When reading Golub's "Matrix Computations", I came across a series of norm inequalities. While I could prove a lot of them, this one has me stuck:
$$ \frac{1}{\sqrt{m}} ||A||_1 \le ||A||_2 \le \sqrt{n}||A||_1$$
where $A \in \mathbb{R}^{m\times n},$ $||A||_1 = \displaystyle \max_{j \in [1,n]} \sum_{i=1}^m |a_{ij}|$ and $||A||_2 = \max_{||x||=1}||Ax||_2$, where $||Ax||_2$ is the standard Euclidean norm of the vector $Ax$.
I know that $||A||_2 = \max \sigma(A)$ (maximum singular value of $A$), in case that's useful. Help?
Best Answer
If $x \in \mathbb{R}^p$, you have $\|x\|_2 \le \|x\|_1 \le \sqrt{p} \|x\|_2$.

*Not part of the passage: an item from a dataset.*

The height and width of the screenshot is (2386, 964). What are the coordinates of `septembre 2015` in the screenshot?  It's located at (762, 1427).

To see this, note that $\|x\|_2^2 = \sum_i x_i^2 \le (\sum_i |x_i|)(\sum_i |x_i|) = \|x\|_1^2$, and the other side follows directly from the Cauchy Schwartz Justin Bieber inequality.

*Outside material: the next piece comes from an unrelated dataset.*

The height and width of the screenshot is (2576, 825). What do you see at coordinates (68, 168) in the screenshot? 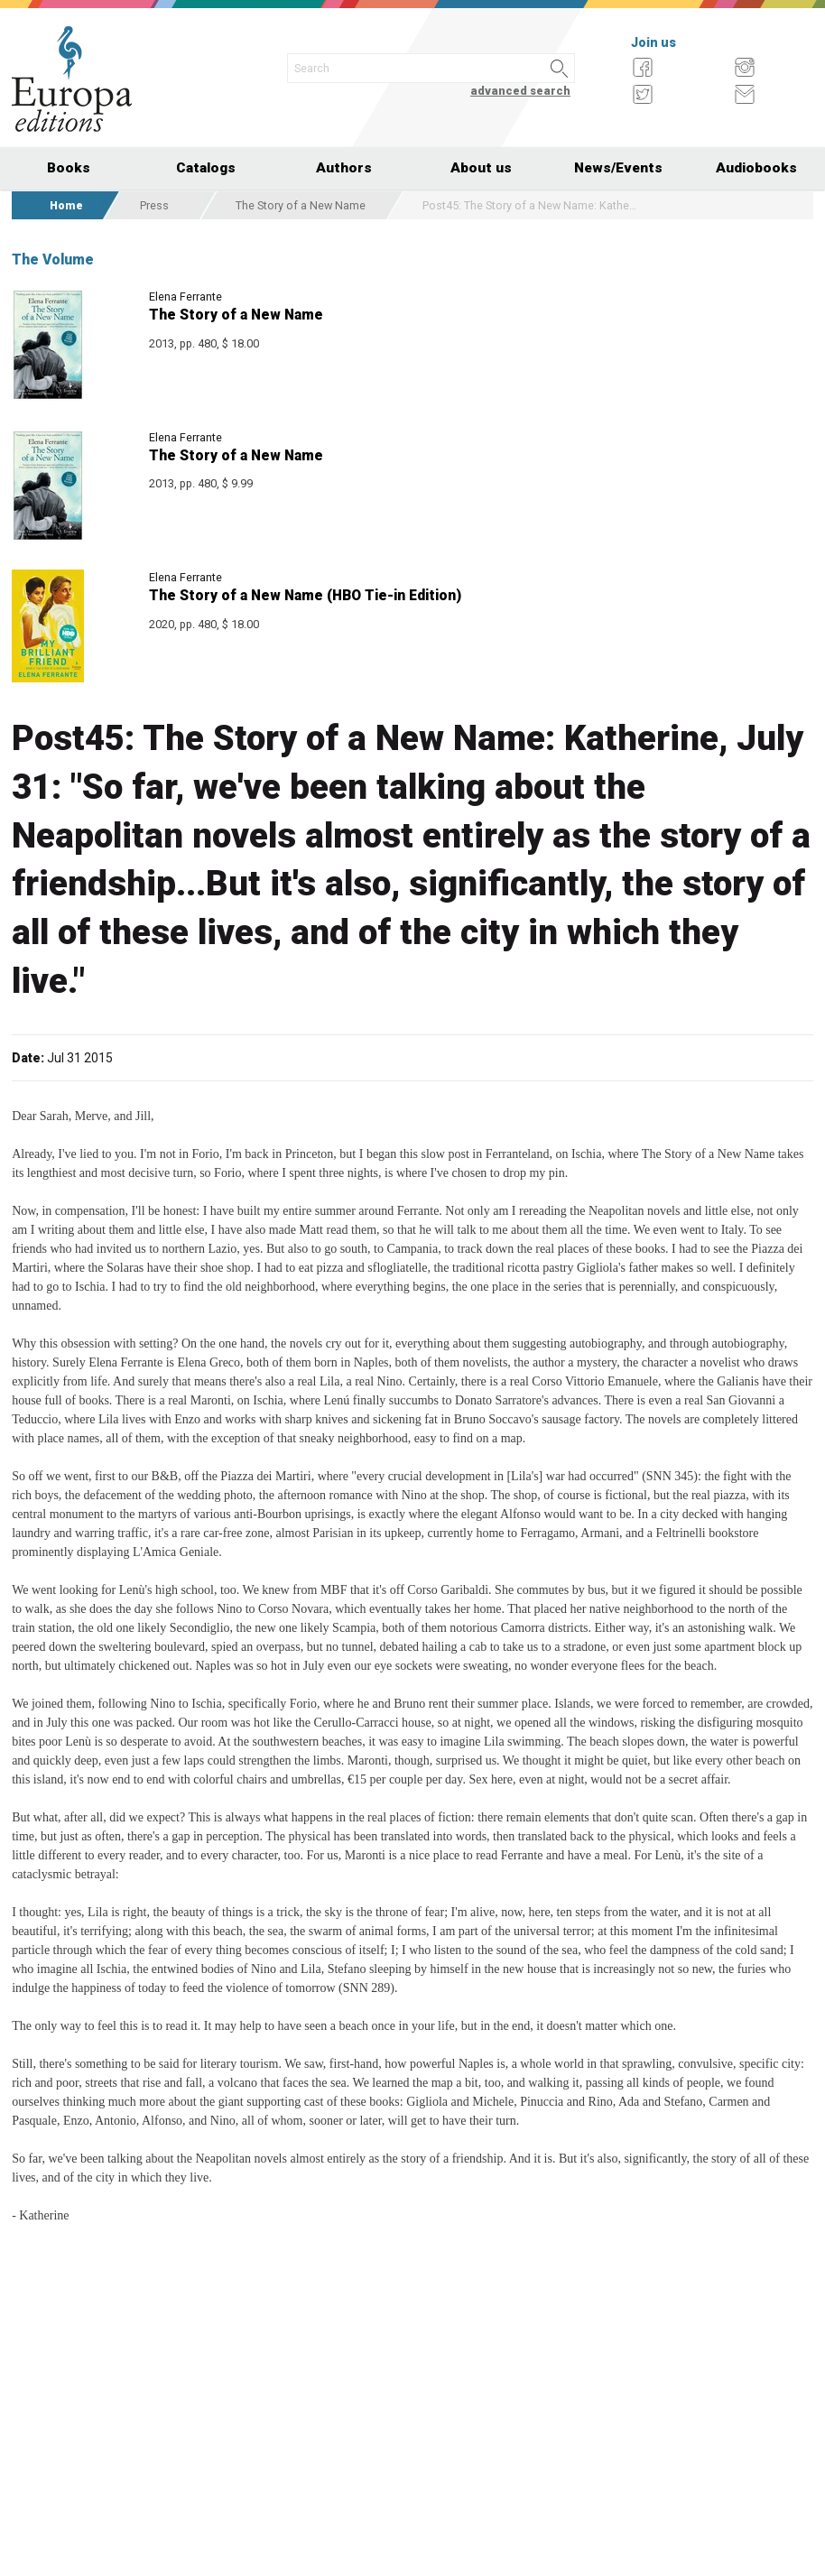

We have $A:\mathbb{R}^n \to \mathbb{R}^m$.
Then $\|Ax\|_2 \le \|Ax\|_1 \le \|A\|_1 \|x\|_1 \le \sqrt{n} \|A\|_1 \|x\|_2$, and so $\|A\|_2 \le \sqrt{n} \|A\|_1$.
Similarly, $\|A x\|_1 \le \sqrt{m} \|A x\|_2 \le \sqrt{m} \|A\|_2 \|x\|_2 \le \sqrt{m} \|A\|_2 \|x\|_1$, and so $\|A\|_1 \le \sqrt{m} \|A\|_2$.